# Location for shared directory (samba, netatalk, nfs)?

## Daytona

Hello together,

I am in the process of setting up a file server, and am unsure of where best to place the shared directories.

Primarily they will be shared via samba, but I will also share via NFS for my *nix specific things (/usr/portage is already), and netatalk for classic Apple things. So it is not strictly necessary that they be in the same (relative) root, though it would be preferable so, for example so I can add some files for classic Mac from my Win machine, and so on. (I am aware this example may cause issues with netatalk, that's another issue, let's assume it's ok). I would also like my media (pictures, music, video) accessible by all clients (which are approved, that is)- that is  a big part of my motivation.

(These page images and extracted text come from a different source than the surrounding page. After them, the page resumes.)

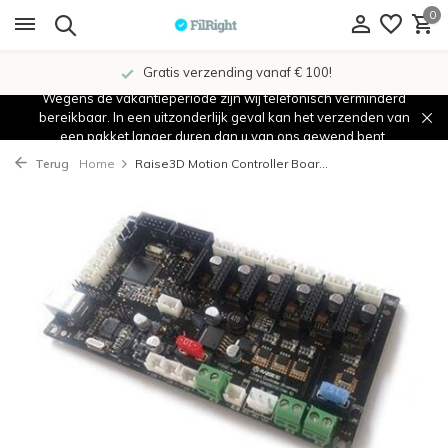
0
Gratis verzending vanaf € 100!
Wegens de vakantieperiode zijn wij telefonisch verminderd
bereikbaar. In een uitzonderlijk geval kan het verzenden van
een pakket langer duren dan u van ons gewend bent.
Terug
Home
Raise3D Motion Controller Boar...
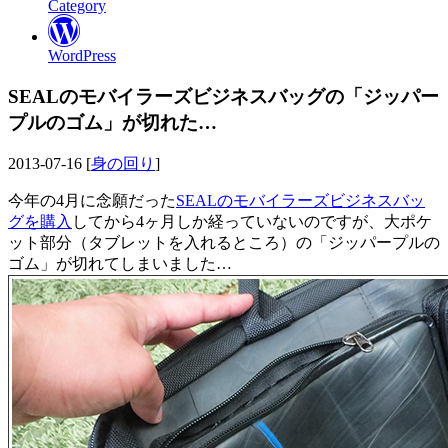
Category
WordPress
SEALのモバイラーズビジネスバッグの「ジッパー
プルのゴム」が切れた…
2013-07-16 [
身の回り
]
今年の4月に念願だった
SEALのモバイラーズビジネスバッ
グを購入
してから4ヶ月しか経っていないのですが、大ポケ
ット部分（タブレットを入れるところ）の「ジッパープルの
ゴム」が切れてしまいました…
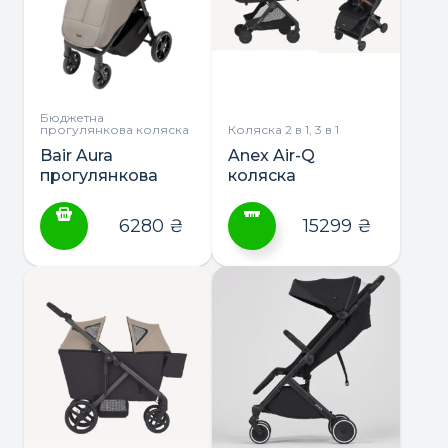
Бюджетна
прогулянкова коляска
Коляска 2 в 1, 3 в 1
Bair Aura
Anex Air-Q
прогулянкова
коляска
коляска
прогулянкова або
2в1
6280
₴
15299
₴
Цей
товар
має
кілька
варіантів.
Параметри
можна
вибрати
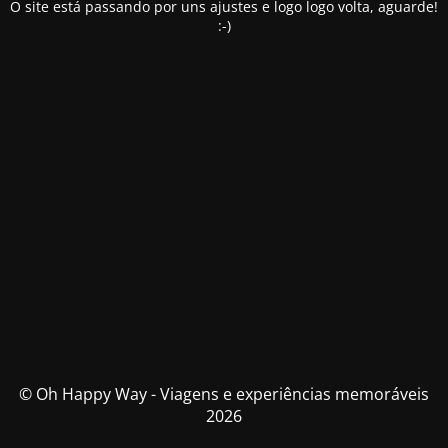
O site está passando por uns ajustes e logo logo volta, aguarde!
:-)
© Oh Happy Way - Viagens e experiências memoráveis
2026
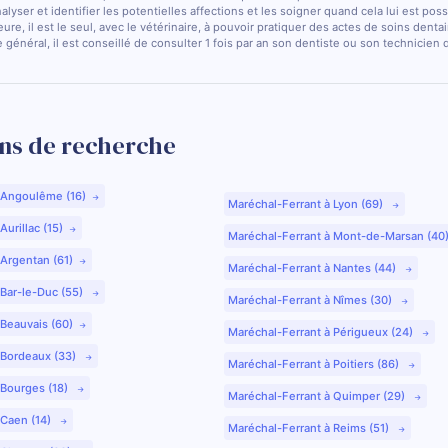
nalyser et identifier les potentielles affections et les soigner quand cela lui est pos
ure, il est le seul, avec le vétérinaire, à pouvoir pratiquer des actes de soins dentai
 général, il est conseillé de consulter 1 fois par an son dentiste ou son technicien
ns de recherche
 Angoulême (16)
Maréchal-Ferrant à Lyon (69)
urillac (15)
Maréchal-Ferrant à Mont-de-Marsan (40
 Argentan (61)
Maréchal-Ferrant à Nantes (44)
 Bar-le-Duc (55)
Maréchal-Ferrant à Nîmes (30)
 Beauvais (60)
Maréchal-Ferrant à Périgueux (24)
 Bordeaux (33)
Maréchal-Ferrant à Poitiers (86)
 Bourges (18)
Maréchal-Ferrant à Quimper (29)
 Caen (14)
Maréchal-Ferrant à Reims (51)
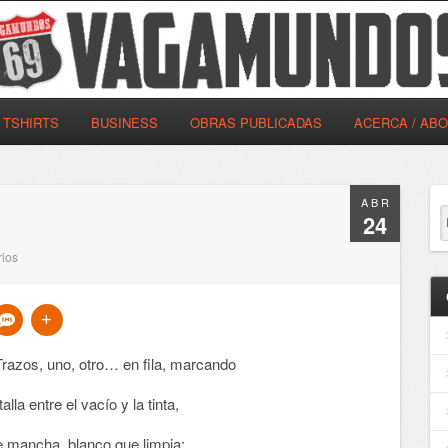
TSHIRTS
BUSINESS
OBRAS PUBLICADAS
ACERCA / AB
ABR
24
ios
Trazos, uno, otro… en fila, marcando
alla entre el vacío y la tinta,
ue mancha, blanco que limpia;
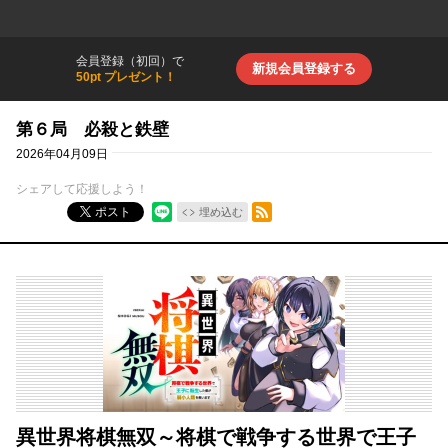
会員登録（初回）で
新規会員登録する
50pt プレゼント！
第６局 必殺と鉄壁
2026年04月09日
シェアして応援しよう！
RSSフィード
ポスト
埋め込む
異世界将棋無双～将棋で戦争する世界で王子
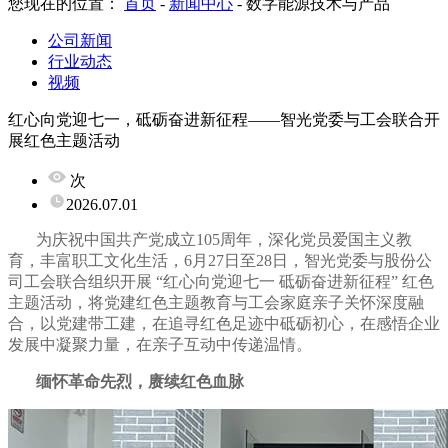
您现在的位置：
首页
-
新闻中心
-
数字能源技术与产品
公司新闻
行业动态
视频
红心向党迎七一，砥砺奋进新征程——智光党委与工会联合开
展红色主题活动
次
2026.07.01
为庆祝中国共产党成立105周年，深化党员爱国主义教
育，丰富职工文化生活，6月27日至28日，智光党委与股份公
司工会联合组织开展 “红心向党迎七一 砥砺奋进新征程” 红色
主题活动，将党建红色主题教育与工会家庭亲子关怀深度融
合，以党建带工建，在追寻红色足迹中砥砺初心，在感悟企业
发展中凝聚力量，在亲子互动中传递温情。
缅怀革命先烈，赓续红色血脉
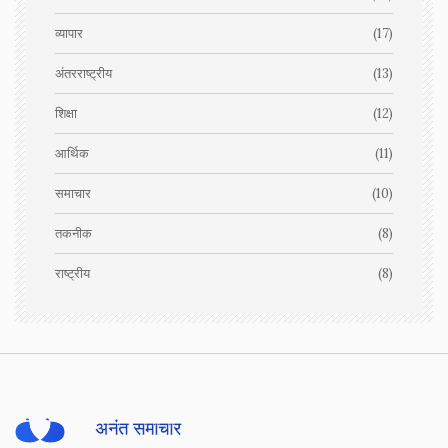
व्यापार
(17)
अंतरराष्ट्रीय
(13)
शिक्षा
(12)
आर्थिक
(11)
समाचार
(10)
तकनीक
(8)
राष्ट्रीय
(8)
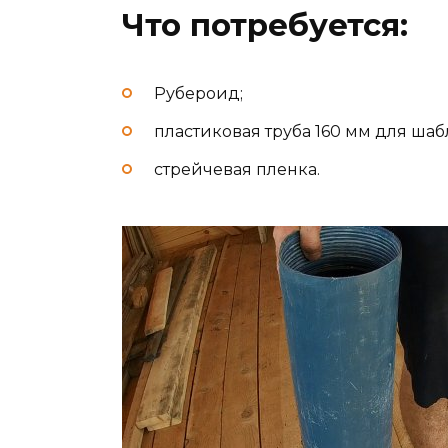
Что потребуется:
Рубероид;
пластиковая труба 160 мм для шаб
стрейчевая пленка.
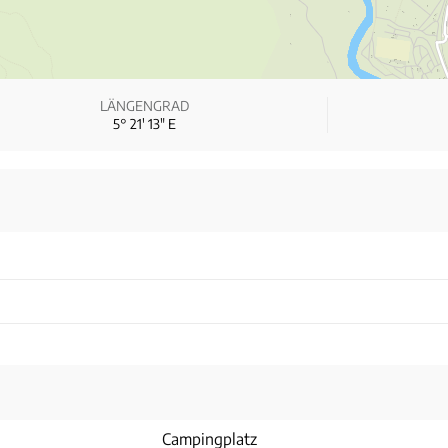
LÄNGENGRAD
5° 21′ 13″ E
Campingplatz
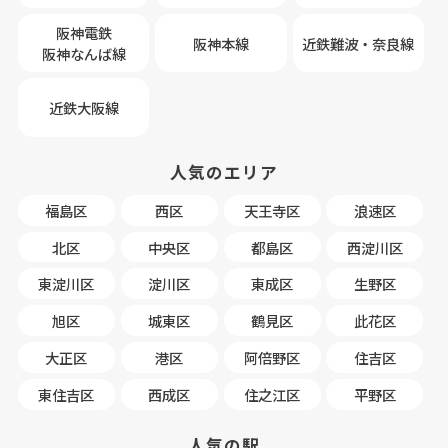
阪神電鉄
阪神本線
近鉄難波・奈良線
阪神なんば線
近鉄大阪線
人気のエリア
福島区
西区
天王寺区
浪速区
北区
中央区
都島区
西淀川区
東淀川区
淀川区
東成区
生野区
旭区
城東区
鶴見区
此花区
大正区
港区
阿倍野区
住吉区
東住吉区
西成区
住之江区
平野区
人気の駅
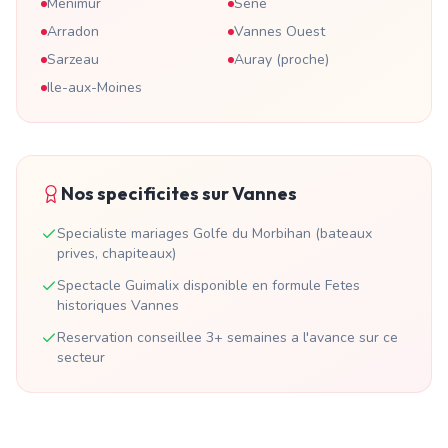
Menimur
Sene
Arradon
Vannes Ouest
Sarzeau
Auray (proche)
Ile-aux-Moines
Nos specificites sur
Vannes
Specialiste mariages Golfe du Morbihan (bateaux
prives, chapiteaux)
Spectacle Guimalix disponible en formule Fetes
historiques Vannes
Reservation conseillee 3+ semaines a l'avance sur ce
secteur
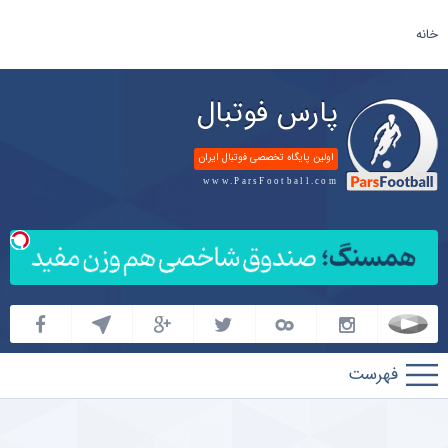
خانه
پارس فوتبال
اولین پایگاه تخصصی فوتبال ایران
www.ParsFootball.com
پارس
فوتبال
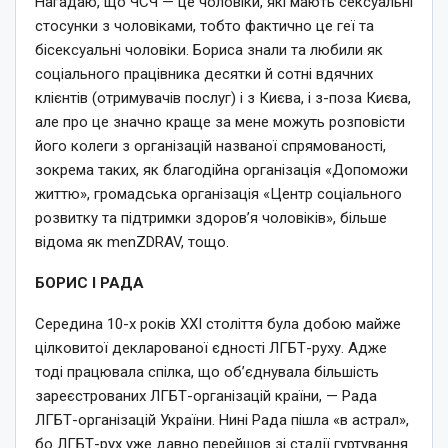
Нагадаю, що ЧСЧ — це чоловіки, які мають сексуальні
стосунки з чоловіками, тобто фактично це геї та
бісексуальні чоловіки. Бориса знали та любили як
соціального працівника десятки й сотні вдячних
клієнтів (отримувачів послуг) і з Києва, і з-поза Києва,
але про це значно краще за мене можуть розповісти
його колеги з організацій названої спрямованості,
зокрема таких, як благодійна організація «Допоможи
життю», громадська організація «Центр соціального
розвитку та підтримки здоров’я чоловіків», більше
відома як menZDRAV, тощо.
БОРИС І РАДА
Середина 10-х років XXI століття була добою майже
цілковитої декларованої єдності ЛГБТ-руху. Адже
тоді працювала спілка, що об’єднувала більшість
зареєстрованих ЛГБТ-організацій країни, — Рада
ЛГБТ-організацій України. Нині Рада пішла «в астрал»,
бо ЛГБТ-рух уже давно перейшов зі стадії гуртування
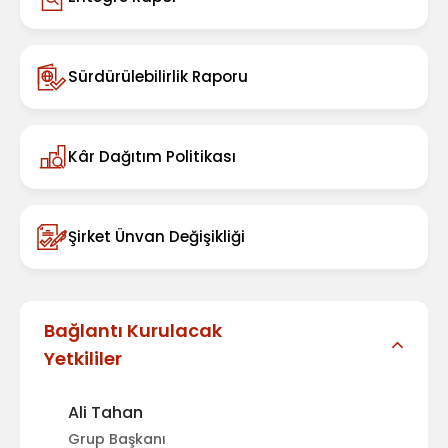
Sürdürülebilirlik Raporu
Kâr Dağıtım Politikası
Şirket Ünvan Değişikliği
Bağlantı Kurulacak
Yetkililer
Ali Tahan
Grup Başkanı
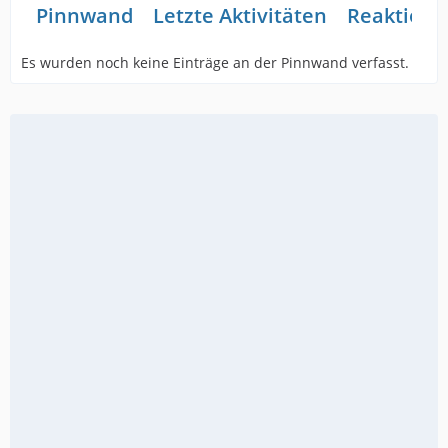
Pinnwand
Letzte Aktivitäten
Reaktione
Es wurden noch keine Einträge an der Pinnwand verfasst.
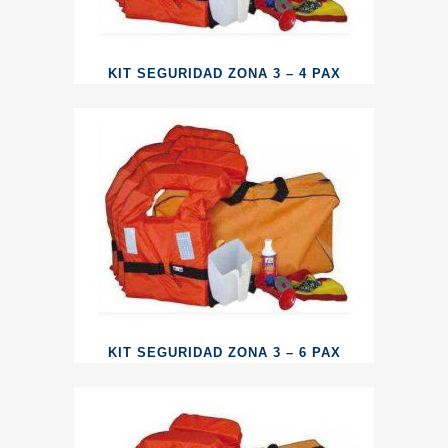
KIT SEGURIDAD ZONA 3 – 4 PAX
KIT SEGURIDAD ZONA 3 – 6 PAX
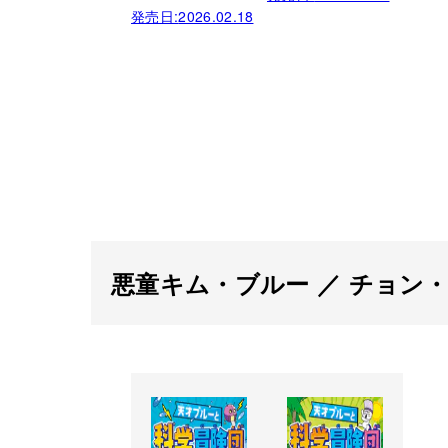
発売日:
2026.02.18
悪童キム・ブルー ／ チョン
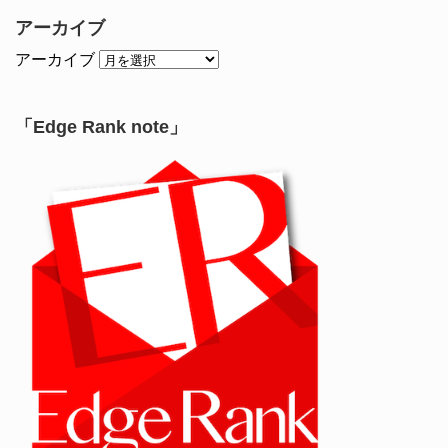
アーカイブ
アーカイブ
「Edge Rank note」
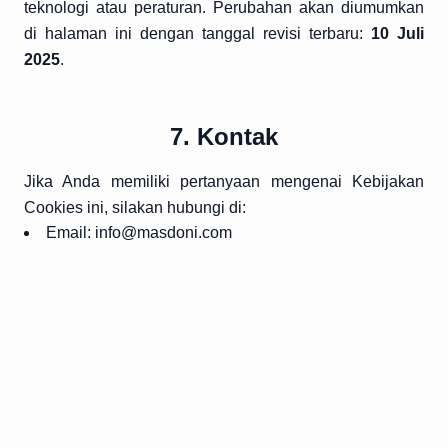
teknologi atau peraturan. Perubahan akan diumumkan
di halaman ini dengan tanggal revisi terbaru:
10 Juli
2025
.
7. Kontak
Jika Anda memiliki pertanyaan mengenai Kebijakan
Cookies ini, silakan hubungi di:
Email: info@masdoni.com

Where do you place your shares? I have looked at the Filesystem Hierarchy Standard, it doesn't give specifics but seems to point towards somewhere in /var, but I could also see some other options: creating a directory in /home for the user that nfs, netatalk and samba run under; creating a new partition (or adding a drive) and mounting into /mnt; or my initial thought was /usr/share, though with further investigation this seems less preferable.

Thanks,

/Ben

----------

## Jaglover

/shared is kind of scary, I have stuff in /usr/shared or in /usr/local/shared depending on OS in use. But you could have it in /opt/<something>.

----------

## Daytona

Thanks for the input!

Hmm, back to /usr/something. Given that I run one big partition, I guess it doesn't matter too much.

----------

## gerdesj

 *Daytona wrote:*   

> Thanks for the input!
> 
> Hmm, back to /usr/something. Given that I run one big partition, I guess it doesn't matter too much.

 

From the FHS: http://www.pathname.com/fhs/pub/fhs-2.3.html#PURPOSE16A

It would seem /srv is the place you might be looking for. It's not just for www and ftp as seen on eg SuSE.

Cheers

Jon

----------

## Daytona

 *Quote:*   

> It would seem /srv is the place you might be looking for. It's not just for www and ftp as seen on eg SuSE.

 

Hmm, yes I either overlooked that, or paid no attention since it's not present by default (makes sense, because there are no servers by default) on Gentoo.  That definitely has the advantage of being easily accessible, and also I won't have to worry about accidentally clobbering it as well.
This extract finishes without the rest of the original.